Water heaters: Heat pump water heaters and hybrid heat pump water heaters are much more energy-efficient than older water heater models. The pump draws heat from outside air and transfers it to the water. They’re especially efficient in warmer climates, but they work well in cold environments, too.
Fireplaces: Many people prefer gas fireplaces because they require no cleanup and still create beautiful, flickering flames. However, electric fireplaces are much safer and more efficient at actually warming a room.
What Happens During the Switch to Electric?
Before you install your new electric appliances, you’ll need to make sure your home’s current electrical system can handle them. Most household appliances in the United States run on 120 volts, but an electric stove or dryer requires a 240-volt outlet. A qualified local electrician can help determine if your kitchen or laundry room is equipped for electric appliances and connect higher-voltage outlets to the circuit breaker where necessary. If you have an older home, an electrician can verify whether the electrical panel can support the additional amperage or if it needs to be upgraded.
When your electrical appliances are installed, you’ll also need to make sure the gas lines are capped off to prevent any future gas leaks. If you’re handy, you can cap off the gas yourself, or you can hire an experienced plumbing company to do this for you.
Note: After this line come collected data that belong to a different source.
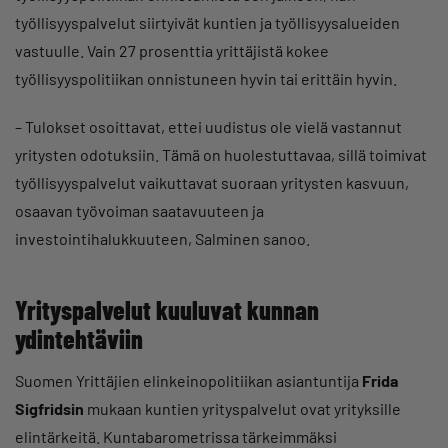
työllisyyspalvelut siirtyivät kuntien ja työllisyysalueiden
vastuulle. Vain 27 prosenttia yrittäjistä kokee
työllisyyspolitiikan onnistuneen hyvin tai erittäin hyvin.
– Tulokset osoittavat, ettei uudistus ole vielä vastannut
yritysten odotuksiin. Tämä on huolestuttavaa, sillä toimivat
työllisyyspalvelut vaikuttavat suoraan yritysten kasvuun,
osaavan työvoiman saatavuuteen ja
investointihalukkuuteen, Salminen sanoo.
Yrityspalvelut kuuluvat kunnan
ydintehtäviin
Suomen Yrittäjien elinkeinopolitiikan asiantuntija
Frida
Sigfridsin
mukaan kuntien yrityspalvelut ovat yrityksille
elintärkeitä. Kuntabarometrissa tärkeimmäksi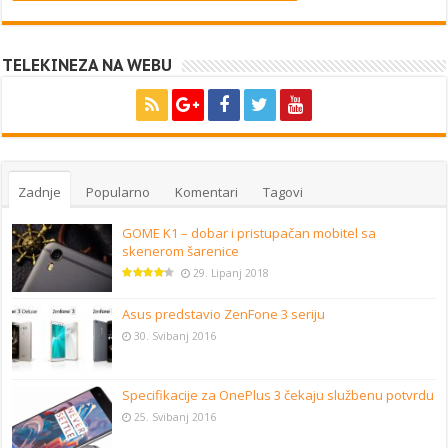
TELEKINEZA NA WEBU
Zadnje
Popularno
Komentari
Tagovi
GOME K1 – dobar i pristupačan mobitel sa
skenerom šarenice
29. Lipanj 2018
Asus predstavio ZenFone 3 seriju
30. Svibanj 2016
Specifikacije za OnePlus 3 čekaju službenu potvrdu
25. Svibanj 2016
Electrical Appliances and Power Cuts
Converting to electric appliances offers many advantages. However, you may be worried about how your family will cope without a gas cooktop or hot water in the event of a power outage. This is an especially important consideration for those who’ve experienced planned power cuts enacted to reduce the chances of wildfires. If this is a concern for your household, you may want to install a solar battery storage system with the help of a qualified solar energy contractor. This will allow you a greater degree of comfort during power outages.